Forty-nine participants included 14 PVI (12.59 ± 3.7 years), 13 AIS (14.91 ± 3.9 years), and 22 controls (13.91 ± 3.4 years). AIS displayed the greatest M1 displacement from controls in the lesioned hemisphere while PVI locations approximated controls. Peak M1′ activations were displaced from the canonical hand knob in both PVI and AIS. Extent of M1 and M1′ displacement were correlated (r = 0.50, P = 0.025) but were not associated with motor function. Supplementary motor area activity elicited by paretic tapping was displaced in AIS compared to controls (P = 0.003).

Conclusion

Motor network components may be displaced in both hemispheres after perinatal stroke, particularly in AIS and those with ipsilateral control of the affected limb. Modest correlations with clinical function may support that more complex models of developmental plasticity are needed to inform targets for individualized neuromodulatory therapies in children with perinatal stroke.

Introduction

Perinatal stroke is the leading cause of hemiparetic cerebral palsy (HCP), resulting in lifelong motor disability for millions globally.1 Despite its common occurrence, there are no established prevention strategies, suggesting that the burden of perinatal stroke-induced HCP will persist. This situation necessitates a better understanding of the developmental neuroplastic mechanisms that determine motor outcomes to improve rehabilitative strategies.

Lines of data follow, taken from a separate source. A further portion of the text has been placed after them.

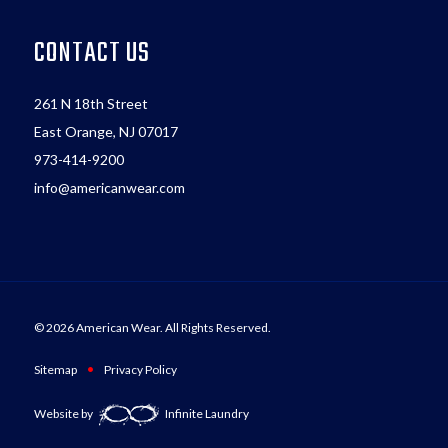
CONTACT US
261 N 18th Street
East Orange, NJ 07017
973-414-9200
info@americanwear.com
© 2026 American Wear. All Rights Reserved.
•
Sitemap
Privacy Policy
Website by
Infinite Laundry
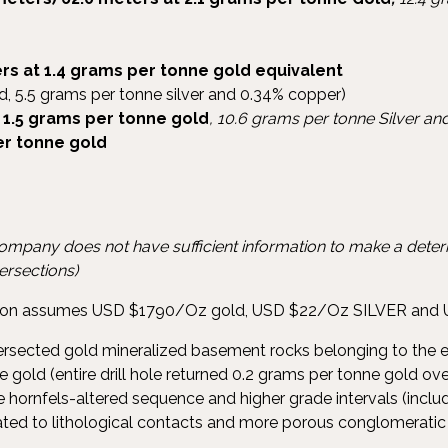
rs at 1.4 grams per tonne gold equivalent
d, 5.5 grams per tonne silver and 0.34% copper)
 1.5 grams per tonne gold
, 10.6 grams per tonne Silver a
er tonne gold
company does not have sufficient information to make a determ
tersections)
ation assumes USD $1790/Oz gold, USD $22/Oz SILVER and 
tersected gold mineralized basement rocks belonging to the 
 gold (entire drill hole returned 0.2 grams per tonne gold ov
 hornfels-altered sequence and higher grade intervals (inclu
lated to lithological contacts and more porous conglomeratic 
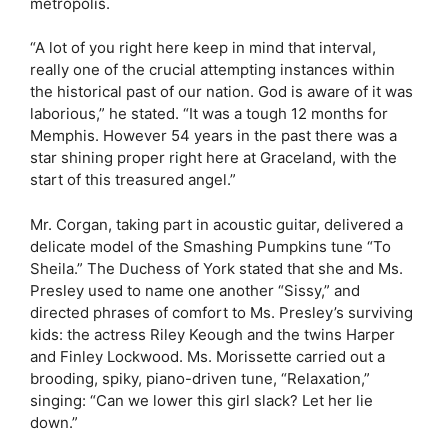
metropolis.
“A lot of you right here keep in mind that interval,
really one of the crucial attempting instances within
the historical past of our nation. God is aware of it was
laborious,” he stated. “It was a tough 12 months for
Memphis. However 54 years in the past there was a
star shining proper right here at Graceland, with the
start of this treasured angel.”
Mr. Corgan, taking part in acoustic guitar, delivered a
delicate model of the Smashing Pumpkins tune “To
Sheila.” The Duchess of York stated that she and Ms.
Presley used to name one another “Sissy,” and
directed phrases of comfort to Ms. Presley’s surviving
kids: the actress Riley Keough and the twins Harper
and Finley Lockwood. Ms. Morissette carried out a
brooding, spiky, piano-driven tune, “Relaxation,”
singing: “Can we lower this girl slack? Let her lie
down.”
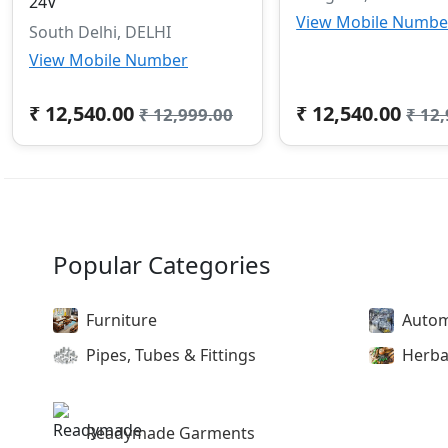
24V
View Mobile Numbe
South Delhi, DELHI
View Mobile Number
₹ 12,540.00
₹ 12,540.00
₹ 12,999.00
₹ 12
Popular Categories
Furniture
Autom
Pipes, Tubes & Fittings
Herba
Readymade Garments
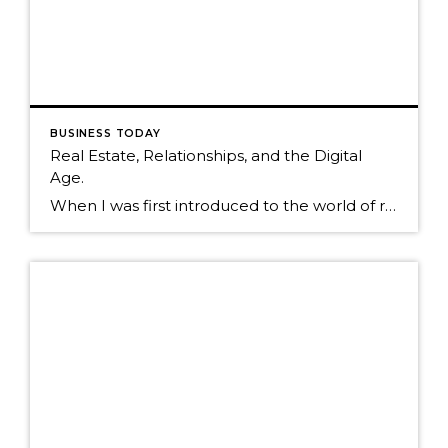
BUSINESS TODAY
Real Estate, Relationships, and the Digital
Age.
When I was first introduced to the world of real estate in 1995, less than two percent of real estate agents used computers. It was a world based primarily on interruptive marketing to a farm of unknown individuals. Today, relationship marketing is still very much alive, but now consumers have access to an infinite amount […]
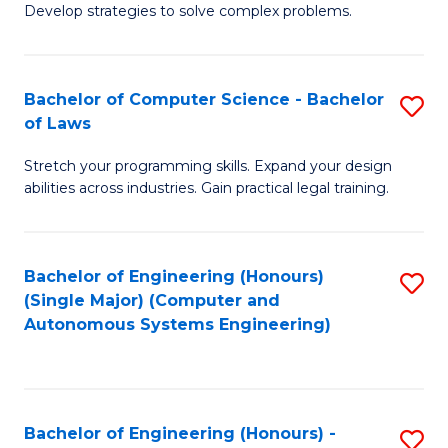
of
Develop strategies to solve complex problems.
P
M
S
to
Bachelor of Computer Science - Bachelor
S
(
C
of Laws
B
to
Fa
Stretch your programming skills. Expand your design
of
C
abilities across industries. Gain practical legal training.
C
Fa
S
Bachelor of Engineering (Honours)
S
-
(Single Major) (Computer and
to
B
Autonomous Systems Engineering)
C
of
Fa
L
to
Bachelor of Engineering (Honours) -
S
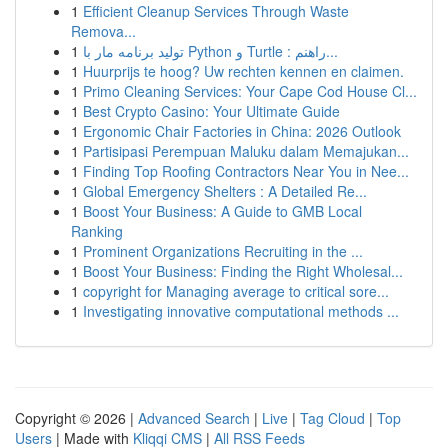
1
Efficient Cleanup Services Through Waste
Remova...
1
تولید برنامه مار با Python و Turtle : راهنم...
1
Huurprijs te hoog? Uw rechten kennen en claimen.
1
Primo Cleaning Services: Your Cape Cod House Cl...
1
Best Crypto Casino: Your Ultimate Guide
1
Ergonomic Chair Factories in China: 2026 Outlook
1
Partisipasi Perempuan Maluku dalam Memajukan...
1
Finding Top Roofing Contractors Near You in Nee...
1
Global Emergency Shelters : A Detailed Re...
1
Boost Your Business: A Guide to GMB Local
Ranking
1
Prominent Organizations Recruiting in the ...
1
Boost Your Business: Finding the Right Wholesal...
1
copyright for Managing average to critical sore...
1
Investigating innovative computational methods ...
Copyright © 2026 |
Advanced Search
|
Live
|
Tag Cloud
|
Top
Users
| Made with
Kliqqi CMS
|
All RSS Feeds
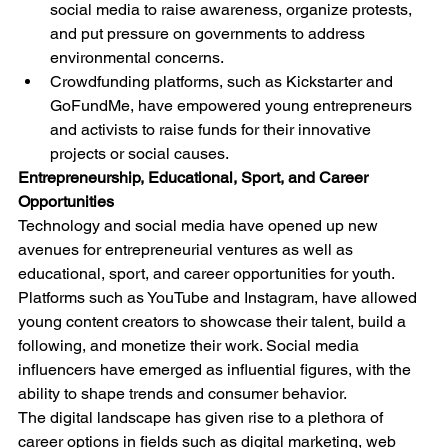
social media to raise awareness, organize protests, 
and put pressure on governments to address 
environmental concerns.
Crowdfunding platforms, such as Kickstarter and 
GoFundMe, have empowered young entrepreneurs 
and activists to raise funds for their innovative 
projects or social causes.
Entrepreneurship, Educational, Sport, and Career 
Opportunities
Technology and social media have opened up new 
avenues for entrepreneurial ventures as well as 
educational, sport, and career opportunities for youth. 
Platforms such as YouTube and Instagram, have allowed 
young content creators to showcase their talent, build a 
following, and monetize their work. Social media 
influencers have emerged as influential figures, with the 
ability to shape trends and consumer behavior.
The digital landscape has given rise to a plethora of 
career options in fields such as digital marketing, web 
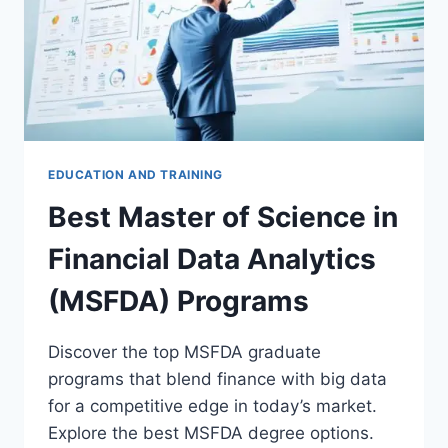
EDUCATION AND TRAINING
Best Master of Science in
Financial Data Analytics
(MSFDA) Programs
Discover the top MSFDA graduate
programs that blend finance with big data
for a competitive edge in today’s market.
Explore the best MSFDA degree options.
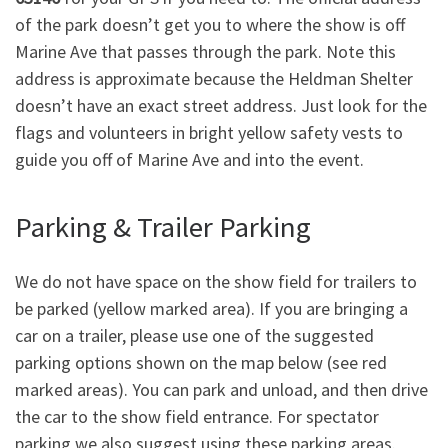
of the park doesn’t get you to where the show is off
Marine Ave that passes through the park. Note this
address is approximate because the Heldman Shelter
doesn’t have an exact street address. Just look for the
flags and volunteers in bright yellow safety vests to
guide you off of Marine Ave and into the event.
Parking & Trailer Parking
We do not have space on the show field for trailers to
be parked (yellow marked area). If you are bringing a
car on a trailer, please use one of the suggested
parking options shown on the map below (see red
marked areas). You can park and unload, and then drive
the car to the show field entrance. For spectator
parking we also suggest using these parking areas.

Perinatal stroke-induced HCP involves contralateral motor impairment, often predominently affecting the upper extremity. Two dominant subtypes of perinatal stroke exist varying by the timing and location of injury. Periventricular venous infarcts (PVI) refer to germinal matrix hemorrhage occurring at less than 34 weeks’ gestation and causing secondary medullary venous infarction of the periventricular white matter.2,3 This isolated deep white matter injury often damages the corticospinal tracts directly while sparing the cortex and basal ganglia. In contrast, arterial ischemic strokes (AIS) occur proximate to term birth and most often involve the occlusion of the middle cerebral artery, damaging both cortical and subcortical motor components.4 As a unilateral, focal, and temporally defined injury in an otherwise healthy brain, perinatal stroke is an excellent human model of developmental motor plasticity, but subsequent motor system re-organization is not well understood.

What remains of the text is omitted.